Dan Dohner, general manager of Rosario Resort, said in that story that Olympus loses about $1 million a year on Rosario. He blamed the losses on the expense of operating during the off-season.
“In August, our occupancy is in the low 90 percent. We run full most nights,” he said. “In the winter, it can be the complete opposite. It’s completely dependent upon the groups we bring here. It varies from time to time.”
Dohner said the master-planning process took too long. “The property went through the master planning process over many years. That plan needed to happen and it was approved last June. Unfortunately, the market has slowed a bit.”
Gemstone Resorts, a management company hired by Olympus to oversee Rosario for the last 15 months, will be helping employees with the transition, Cameron said. “We want to make it the least impactful possible for the employees.”
Despite the seriousness of the layoffs and impending auction, Christopher Peacock, Rosario’s historian and author of “Rosario Yesterdays,” is optimistic about the resort’s future. He noted that the resort was auctioned in 1984.
“Rosario needs a change, and this is just the beginning of the process of that change,” Peacock said in the earlier story. “It’s disheartening that it happened this way for the employees, but I’m optimistic for the future.”
Second auction in its history
Rosario was first developed by Robert Moran, the former Seattle mayor and shipbuilder, who built the mansion in 1906-09 and retired to a life of leisure and philanthropy; his greatest gift to the state of Washington became Moran State Park.
In 1938, at age 75, Moran sold the mansion and 1,339 acres to Donald Rheem of Rheem Manufacturing Co. for $50,000 — a relatively paltry sum considering he had invested, according to Peacock’s book, $1.5 million in developing Rosario.
“He wanted someone to be able to afford it through the Depression,” Peacock said of Moran.
Rheem owned Rosario until 1958 — his wife, incidentally, did not die from a fall from the music room balcony, as rumored, Peacock said. Rheem sold Rosario to Ralph Curton of the Falcon Corporation in Waco, Texas for $455,000. Curton first envisioned developing Rosario into a resort, but was forced to sell after two years when his oil wells dried up, Peacock said.

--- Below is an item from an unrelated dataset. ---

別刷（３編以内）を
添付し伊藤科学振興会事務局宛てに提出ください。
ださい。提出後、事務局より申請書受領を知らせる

In 1960, Curton sold Rosario for $225,000 to Gilbert Geiser, former mayor of Mountlake Terrace. That year, Geiser first offered rooms as overnight accommodations in the mansion and a “boatel.”
Geiser sold Rosario for $5.5 million in 1980, to three investors from Seattle — Manfred Cieslik, Gerta Faust and Jim Roberts. They went bankrupt in 1984 and Geiser got Rosario back. He died in 1987 and his wife, Sarah, owned Rosario until 1994, when she sold it to Red Rock Resorts of Arizona.

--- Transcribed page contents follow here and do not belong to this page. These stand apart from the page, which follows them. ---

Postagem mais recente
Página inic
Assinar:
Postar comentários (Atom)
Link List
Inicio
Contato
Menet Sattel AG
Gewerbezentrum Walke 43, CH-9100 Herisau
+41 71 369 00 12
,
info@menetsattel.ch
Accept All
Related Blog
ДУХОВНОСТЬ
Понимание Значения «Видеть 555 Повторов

Red Rock Resorts investor Jessica Cato bought Rosario in 1996, then sold it in 1998 to Olympus Real Estate of Dallas, Texas, the current owner.
Today, Rosario Resort consists of the mansion and museum, Mansion Dining Room, the Cascade Bay Grill, Dockside General Store, The Spa at Rosario, three swimming pools, outdoor games, and 122 guest rooms spread throughout the hillside overlooking Cascade Bay. The guest rooms include new two-bedroom condominiums.
Rosario Resort also has a marina with more than 30 slips and numerous mooring buoys. The resort provides access to kayak tours, sailing and whale watching/wildlife cruises.
All told, the resort is 74 acres.
“Seasonality is difficult,” Peacock said. “There are some operational issues in terms of the layout of the property, which the master plan corrects — making better use of the mansion, preserving it, keeping it open to the public, rebuilding the kitchen and dining room and spa.”
Peacock said guest lodging is located away from the services offered in the mansion, which has proven difficult. He said the master plan includes a wing of guest rooms connected to the mansion to bring guests closer to those services.
“I predict that in the auction, the person who wins the bid will be someone who has a passion for the resort,” Peacock said. “It’s going to take someone with quite a bit of money to follow through with the master plan.”